India has seen a huge improvement in its infrastructure in the recent past. However, the plan to turn the country into a five trillion dollar economy with an increased share of manufacturing in GDP has been limited by its infrastructural limitations. According to the World Economic Forum’s Global Competitiveness Report 2019, India was ranked 70th in terms of infrastructure parameters, inferior not only to China (36th), but also to other Asian economies like Malaysia and Korea. South. India’s situation looks even worse when it comes to utility infrastructure. On this parameter, India ranks 103rd, which is lower not only than China (which ranks 65th), South Korea and Malaysia, but also Indonesia (89th), the Thailand (90th) and Vietnam (87th).

One of the major problems in infrastructure development is the lack of synergy between different infrastructure sectors, ministries and departments, resulting in cost and time overruns, and sub-optimal use of resources. A recent report (“FM Pulls Up Infra Ministries for ‘Sluggish’ Capital Spending, Says Public Spending Key to Recovery,” IE, Dec. 18) showed that in the first seven In the current fiscal year, capital spending represented 45.7% of the estimated budget, indicating slow spending in most key infrastructure ministries. Timely public investment is needed to revive the economy, especially when private investment in infrastructure has not yet picked up.

Infrastructure projects require approval and approval from different ministries and departments where timely coordination is paramount. In this context, Gati Shakti – an ambitious national master plan for multimodal connectivity – is a big step forward. It provides an integrated and centralized high-tech platform for the design and execution of infrastructure projects undertaken by several government agencies across the country.

The mega plan integrates all infrastructure initiatives – Bharatmala, Sagarmala, UDAN, inland waterways and dry / land ports – from various ministries and state governments and brings together 16 key central ministries including railways, roads and highways, oil and gas, electricity, telecommunications, shipping and aviation, under a digital platform for integrated planning and coordinated implementation. The planned multimodal connectivity of key economic areas such as agriculture, fishing hubs, electronic parks, textiles and pharmaceutical hubs, industrial and defense corridors will ensure the smooth flow of goods and people across the country, thereby ensuring the smooth flow of goods and people across the country. which will lead to an essential improvement in logistics efficiency. and cost competitiveness. Gati Shakti is likely to help achieve the objective of the proposed national logistics policy. The draft national logistics policy (2019) aims to reduce logistics costs by 13-14% to 10%.
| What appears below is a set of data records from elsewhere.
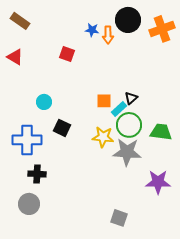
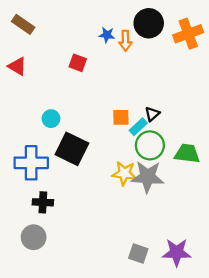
black square: (62, 128) -> (72, 149), size x1.6
yellow star: (103, 137) -> (124, 173), moved
purple star: (158, 182) -> (177, 252), moved

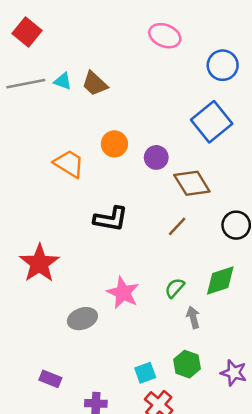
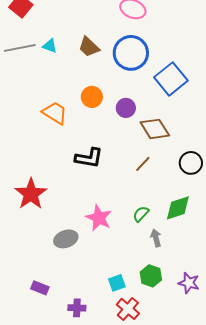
blue circle: (223, 65) -> (131, 53), moved, size x1.4
brown trapezoid: (95, 84) -> (89, 47), moved

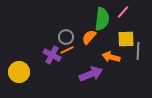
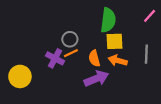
pink line: (123, 12) -> (150, 16), moved
orange semicircle: (89, 37) -> (94, 58), moved, turned -56
yellow square: (126, 39) -> (114, 41), moved

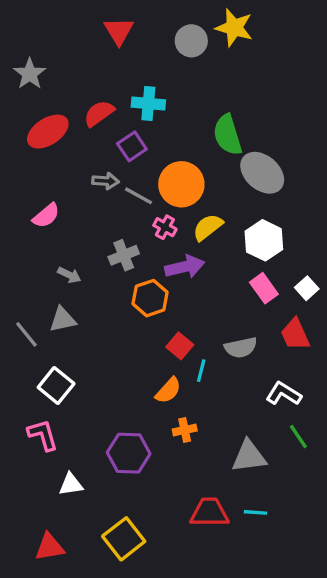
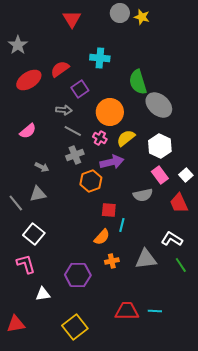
yellow star: (234, 28) -> (142, 17), size x0.7
gray circle: (191, 41) -> (120, 13), moved
cyan cross: (148, 103) -> (100, 58), moved
gray line: (139, 196) -> (73, 131), moved
red square: (180, 346) -> (109, 210), turned -35
gray semicircle: (241, 348) -> (143, 195), moved
gray triangle: (249, 456) -> (146, 259), moved
red triangle: (49, 547) -> (16, 324), moved

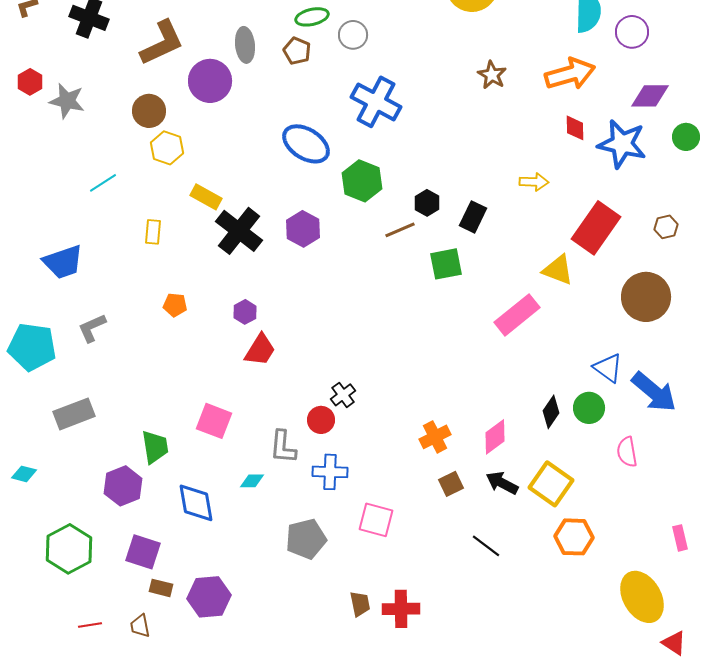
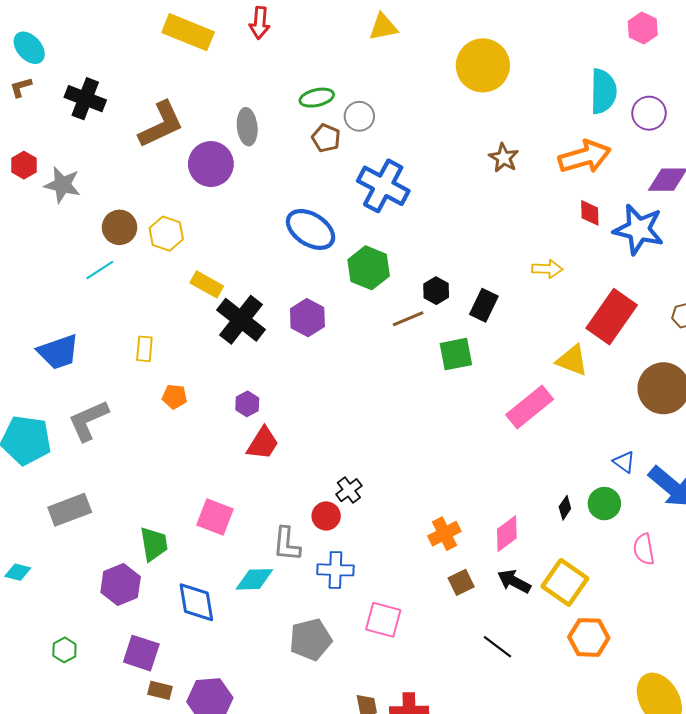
brown pentagon: (297, 51) -> (326, 138), moved
brown circle: (149, 111) -> (120, 227), moved
yellow rectangle: (153, 232) -> (144, 349), moved
gray L-shape: (92, 328) -> (88, 420), size x1.4
blue triangle: (608, 368) -> (624, 462), size x0.7
black diamond: (551, 412) -> (565, 508), size x0.7
cyan diamond: (252, 481) -> (254, 579), size x1.5
green hexagon: (69, 549) -> (64, 650), size x0.5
There has been a continuous and significant increase in infrastructure investments over the past few years. Some key initiatives such as Bharatmala, for the expansion and improvement of the quality of the road network, Sagarmala, to modernize the port and waterways, UDAN to increase air connectivity, are implemented not only to fill the gaps logistics infrastructure of the country, but also have a transformative impact on economic competitiveness. There are also mega industrial corridors at different levels of development such as Delhi-Mumbai Industrial Corridor (DMIC), Bengaluru-Mumbai Economic Corridor (BMEC), Chennai-Bengaluru Industrial Corridor (CBIC) and others with the sole objective of improving industrial infrastructure and increasing manufacturing competitiveness. Of these, DMIC, which spans seven states, is the largest mega-infrastructure project with a dedicated 1,504 km freight corridor as a backbone. In addition, a national infrastructure pipeline is in place to facilitate the creation of world-class infrastructure in the country. It covers both economic and social infrastructure projects and envisages an investment of Rs 111 lakh crore in infrastructure during the period 2020-2025.
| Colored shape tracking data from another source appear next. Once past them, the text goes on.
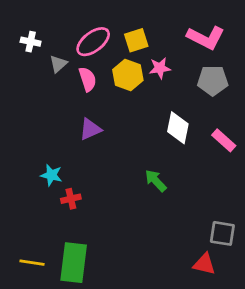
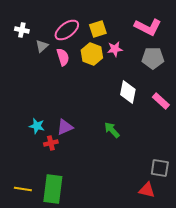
purple triangle: (90, 129) -> (65, 127), moved

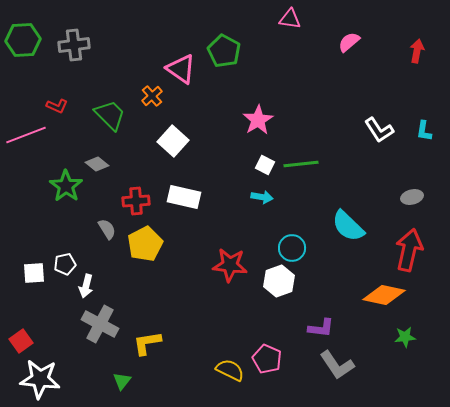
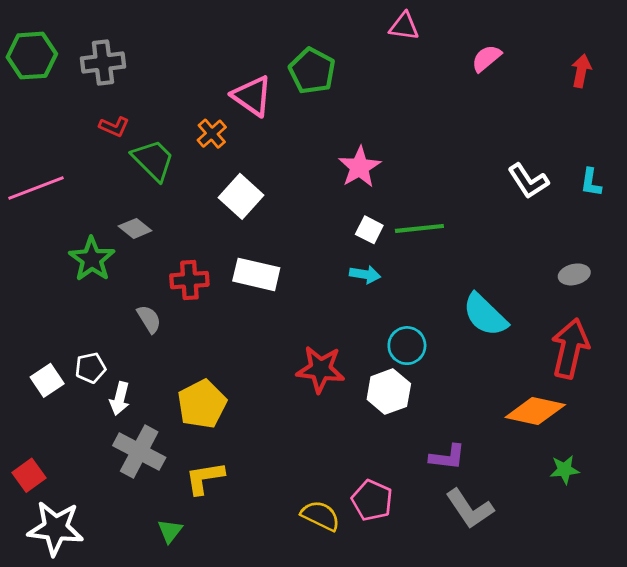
red L-shape: (57, 106) -> (114, 127), moved
yellow pentagon: (145, 244) -> (202, 404), moved
white square: (34, 273) -> (47, 380), turned -30

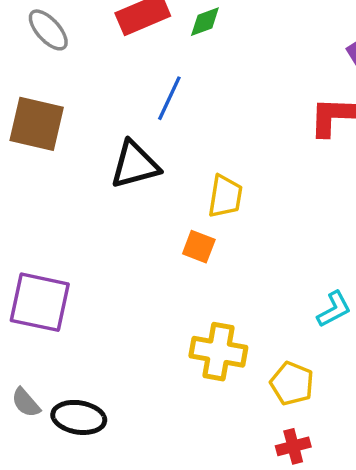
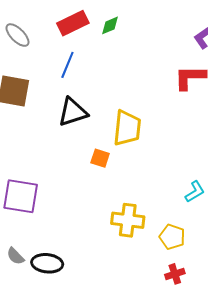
blue line: (169, 98) -> (67, 65), moved
yellow trapezoid: (225, 196) -> (127, 128), size x1.4
orange square: (199, 247) -> (100, 158), moved

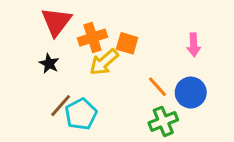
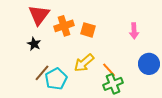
yellow arrow: (104, 62) -> (84, 63), moved
orange line: (157, 87) -> (109, 70), moved
blue circle: (191, 93) -> (149, 64), moved

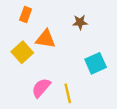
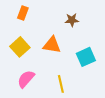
orange triangle: (46, 39) -> (52, 45), moved
pink semicircle: (41, 88) -> (26, 79), moved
Despite all these efforts, progress in the infrastructure sector is limited due to a lack of coordination between different ministries and departments who generally work in silos. This is mainly due to the fact that the infrastructure sector falls under various ministries and departments which have their own priorities. This range of actors leads to a multiplicity of approvals and delays in authorizations which in turn exceed the time and cost of the projects. Since the main goal of Gati Shakti is to bring all stakeholders together under one framework with a common vision, it is hoped that this high-tech mega plan will accelerate the completion of infrastructure projects and help the country achieve the goal of five trillion savings by 2025.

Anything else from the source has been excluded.